Angling, the art or practice of the sport of catching fish by means of a baited hook or "angle" (from the Indo-European root ank-, meaning "bend").[1] It is among the most ancient of human activities, and may be said to date from the time when man was in the infancy of the Stone Age, eking out a precarious existence by the slaughter of any living thing which he could reach with the rude weapons at his command. It is probable that attack on fishes was at first much the same as attack on animals, a matter of force rather than of guile, and conducted by means of a rude spear with a flint head. It is probable, too, that the primitive harpooners were not signally successful in their efforts, and so set their wits to work to devise other means of getting at the abundant food which waited for them in every piece of water near their caves. Observation would soon show them that fish fed greedily on each other and on other inhabitants of the water or living things that fell into it, and so, no doubt, arose the idea of entangling the prey by means of its appetite. Hence came the notion of the first hook, which, it seems certain, was not a hook at all but a "gorge," a piece of flint or stone which the fish could swallow with the bait but which it could not eject afterwards.

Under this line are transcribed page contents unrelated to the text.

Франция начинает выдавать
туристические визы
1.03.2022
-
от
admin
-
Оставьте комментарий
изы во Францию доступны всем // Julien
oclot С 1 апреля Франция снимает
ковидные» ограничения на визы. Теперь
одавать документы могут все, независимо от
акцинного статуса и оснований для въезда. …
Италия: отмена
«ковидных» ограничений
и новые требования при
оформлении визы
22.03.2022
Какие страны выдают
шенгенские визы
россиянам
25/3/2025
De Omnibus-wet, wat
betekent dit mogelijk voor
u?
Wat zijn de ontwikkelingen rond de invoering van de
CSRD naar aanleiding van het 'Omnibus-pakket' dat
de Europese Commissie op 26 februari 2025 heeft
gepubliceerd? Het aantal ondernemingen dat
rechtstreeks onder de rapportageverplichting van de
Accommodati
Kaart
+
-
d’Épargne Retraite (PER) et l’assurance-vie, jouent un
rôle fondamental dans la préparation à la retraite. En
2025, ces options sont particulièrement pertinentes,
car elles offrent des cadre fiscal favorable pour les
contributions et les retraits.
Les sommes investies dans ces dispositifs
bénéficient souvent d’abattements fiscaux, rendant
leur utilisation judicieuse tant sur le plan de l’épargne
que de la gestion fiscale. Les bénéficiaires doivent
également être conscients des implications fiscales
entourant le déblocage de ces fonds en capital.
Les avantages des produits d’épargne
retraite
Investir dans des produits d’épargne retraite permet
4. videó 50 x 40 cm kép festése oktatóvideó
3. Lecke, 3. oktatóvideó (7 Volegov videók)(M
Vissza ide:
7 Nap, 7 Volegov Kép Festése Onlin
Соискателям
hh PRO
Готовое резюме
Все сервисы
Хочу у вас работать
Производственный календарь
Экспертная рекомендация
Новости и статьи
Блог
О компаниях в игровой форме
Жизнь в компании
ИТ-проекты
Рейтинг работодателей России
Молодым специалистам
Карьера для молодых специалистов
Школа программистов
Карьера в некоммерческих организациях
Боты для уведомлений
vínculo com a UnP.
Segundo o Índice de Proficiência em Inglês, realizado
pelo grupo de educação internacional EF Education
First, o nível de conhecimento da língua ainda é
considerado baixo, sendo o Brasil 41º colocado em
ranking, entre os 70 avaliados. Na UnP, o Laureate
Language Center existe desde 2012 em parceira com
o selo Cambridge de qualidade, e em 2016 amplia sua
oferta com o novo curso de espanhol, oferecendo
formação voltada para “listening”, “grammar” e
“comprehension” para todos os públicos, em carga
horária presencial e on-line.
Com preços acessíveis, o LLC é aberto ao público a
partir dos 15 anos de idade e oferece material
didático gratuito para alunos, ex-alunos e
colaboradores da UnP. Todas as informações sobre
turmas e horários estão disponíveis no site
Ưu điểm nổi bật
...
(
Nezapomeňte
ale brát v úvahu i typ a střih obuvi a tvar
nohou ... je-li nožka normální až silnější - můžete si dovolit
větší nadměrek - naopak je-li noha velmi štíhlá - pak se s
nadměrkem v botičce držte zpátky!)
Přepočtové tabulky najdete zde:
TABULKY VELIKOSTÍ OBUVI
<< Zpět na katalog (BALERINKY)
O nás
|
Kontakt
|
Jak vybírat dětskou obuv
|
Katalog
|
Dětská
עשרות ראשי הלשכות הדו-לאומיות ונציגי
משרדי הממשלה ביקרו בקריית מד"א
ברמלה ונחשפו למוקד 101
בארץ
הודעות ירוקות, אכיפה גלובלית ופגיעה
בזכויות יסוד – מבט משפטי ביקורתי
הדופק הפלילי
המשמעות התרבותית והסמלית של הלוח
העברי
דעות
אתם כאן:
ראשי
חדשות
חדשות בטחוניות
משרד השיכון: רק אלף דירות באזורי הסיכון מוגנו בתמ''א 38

From remains found in cave-dwellings and their neighbourhood in different parts of the world it is obvious that these gorges varied in shape, but in general the idea was the same, a narrow strip of stone or flake of flint, either straight or slightly curved at the ends, with a groove in the middle round which the line could be fastened. Buried in the bait it would be swallowed end first; then the tightening of the line would fix it cross-wise in the quarry's, stomach or gullet and so the capture would be assured. The device still lingers in France and in a few remote parts of England in the method of catching eels which is known as "sniggling." In this a needle buried in a worm plays the part of the prehistoric gorge.

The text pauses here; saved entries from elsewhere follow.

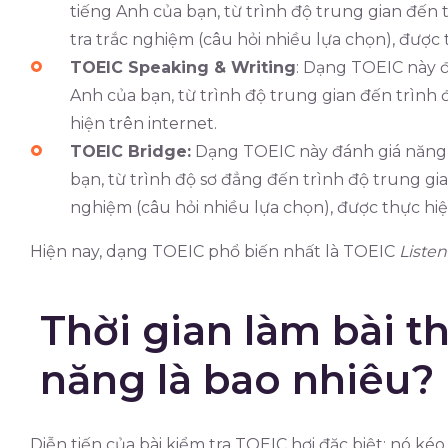
tiếng Anh của bạn, từ trình độ trung gian đến 
tra trắc nghiệm (câu hỏi nhiều lựa chọn), được 
TOEIC Speaking & Writing
: Dạng TOEIC này đá
Anh của bạn, từ trình độ trung gian đến trình 
hiện trên internet.
TOEIC Bridge:
Dạng TOEIC này đánh giá năng 
bạn, từ trình độ sơ đẳng đến trình độ trung gi
nghiệm (câu hỏi nhiều lựa chọn), được thực hiện
Hiện nay, dạng TOEIC phổ biến nhất là TOEIC
Listen
Thời gian làm bài t
năng là bao nhiêu?
Diễn tiến của bài kiểm tra TOEIC hơi đặc biệt: nó kéo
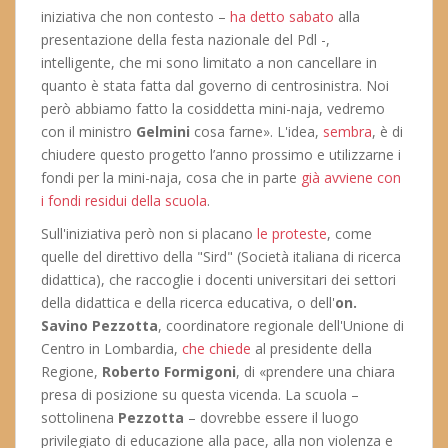
iniziativa che non contesto –
ha detto sabato
alla
presentazione della festa nazionale del Pdl -,
intelligente, che mi sono limitato a non cancellare in
quanto è stata fatta dal governo di centrosinistra. Noi
però abbiamo fatto la cosiddetta mini-naja, vedremo
con il ministro
Gelmini
cosa farne». L'idea,
sembra
, è di
chiudere questo progetto l’anno prossimo e utilizzarne i
fondi per la mini-naja, cosa che in parte
già avviene con
i fondi residui della scuola
.
Sull'iniziativa però non si placano
le proteste
, come
quelle del direttivo della "Sird" (Società italiana di ricerca
didattica), che raccoglie i docenti universitari dei settori
della didattica e della ricerca educativa, o dell'
on.
Savino Pezzotta
, coordinatore regionale dell'Unione di
Centro in Lombardia,
che chiede
al presidente della
Regione,
Roberto Formigoni
, di «prendere una chiara
presa di posizione su questa vicenda. La scuola –
sottolinena
Pezzotta
– dovrebbe essere il luogo
privilegiato di educazione alla pace, alla non violenza e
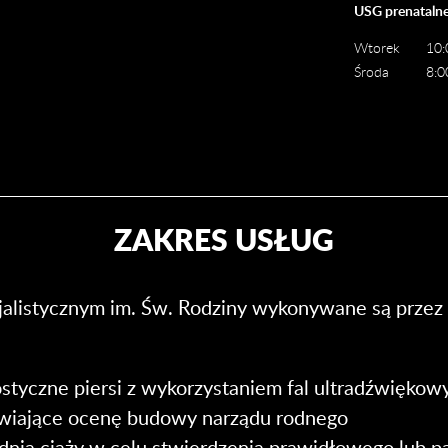
USG prenatalne
Wtorek
10:
Środa
8:0
ZAKRES USŁUG
jalistycznym im. Św. Rodziny wykonywane są prze
ostyczne piersi z wykorzystaniem fal ultradźwiękow
iwiające ocenę budowy narządu rodnego
nia ciąży w celu stwierdzenia prawidłowego lub p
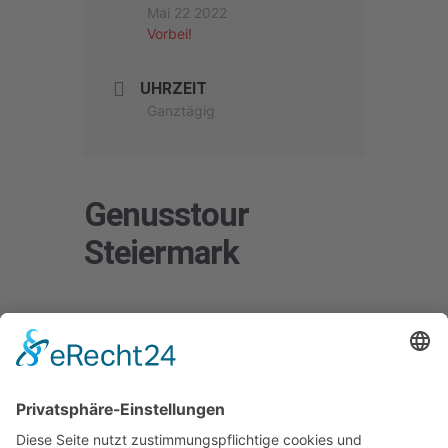
Mai 22 2022
Vorbei!
UHRZEIT
Ganztägig
Genusstour
Steiermark
Schlagwörter:
AT
Kontakt
Impressum
Datenschutzerklärung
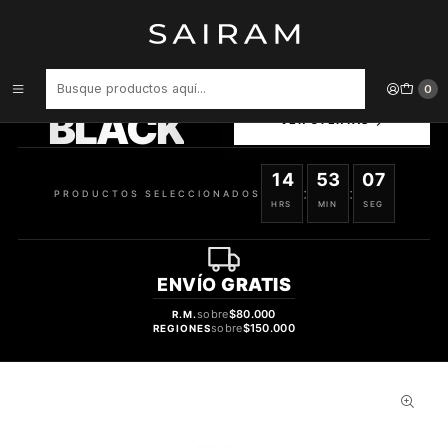
Inicio
Perfume
Perfumes Unisex
PERFUME FRENCH AVENUE AZZURE AOUD UNISEX EDP 100 ML
PRODUCTOS
0
SELECCIONADOS
BLACK
VER OFERTAS
14
53
06
:
:
PRODUCTOS SELECCIONADOS
HRS
MIN
SEG
ENVÍO
GRATIS
sobre
$80.000
R.M.
sobre
$150.000
REGIONES
28%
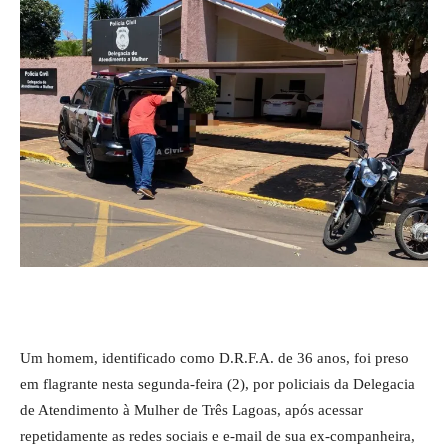
Um homem, identificado como D.R.F.A. de 36 anos, foi preso
em flagrante nesta segunda-feira (2), por policiais da Delegacia
de Atendimento à Mulher de Três Lagoas, após acessar
repetidamente as redes sociais e e-mail de sua ex-companheira,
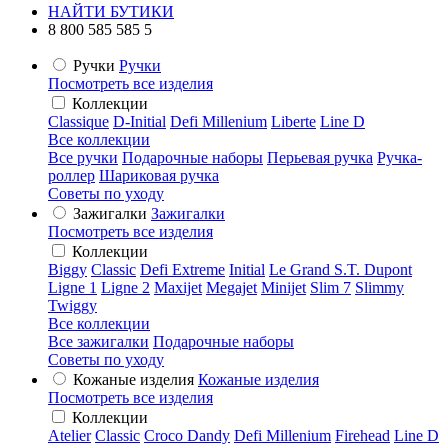
НАЙТИ БУТИКИ
8 800 585 585 5
Ручки
Ручки
Посмотреть все изделия
Коллекции
Classique
D-Initial
Defi Millenium
Liberte
Line D
Все коллекции
Все ручки
Подарочные наборы
Перьевая ручка
Ручка-
роллер
Шариковая ручка
Советы по уходу
Зажигалки
Зажигалки
Посмотреть все изделия
Коллекции
Biggy
Classic
Defi Extreme
Initial
Le Grand S.T. Dupont
Ligne 1
Ligne 2
Maxijet
Megajet
Minijet
Slim 7
Slimmy
Twiggy
Все коллекции
Все зажигалки
Подарочные наборы
Советы по уходу
Кожаные изделия
Кожаные изделия
Посмотреть все изделия
Коллекции
Atelier
Classic
Croco Dandy
Defi Millenium
Firehead
Line D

The evolution of the fish-hook from the slightly curved gorge is easily intelligible. The ends became more and more curved, until eventually an object not unlike a double hook was attained. This development would be materially assisted by man's discovery of the uses of bronze and its adaptability to his requirements. The single hook, of the pattern more or less familiar to us, was possibly a concession of the lake-dweller to what may even then have been a problem - the "education" of fish, and to a recognition of the fact that sport with the crude old methods was falling off. But it is also not improbable that in some parts of the world the single hook developed pari passu with the double, and that, on the sea-shore for instance, where man was able to employ so adaptable a substance as shell, the first hook was a curved fragment of shell lashed with fibre to a piece of wood or bone, in such a way that the shell formed the bend of the hook while the wood or bone formed the shank. Both early remains and recent hooks from the Fiji Islands bear out this supposition. It is also likely that flint, horn and bone were pressed into service in a similar manner. The nature of the line or the rod that may have been used with these early hooks is largely a matter of conjecture.

The first line was perhaps the tendril of a plant, the first rod possibly a sapling tree. But it is fairly obvious that the rod must have been suggested by the necessity of getting the bait out over obstacles which lay between the fisherman and the water, and that it was a device for increasing both the reach of the arm and the length of the line. It seems not improbable that the rod very early formed a part of the fisherman's equipment.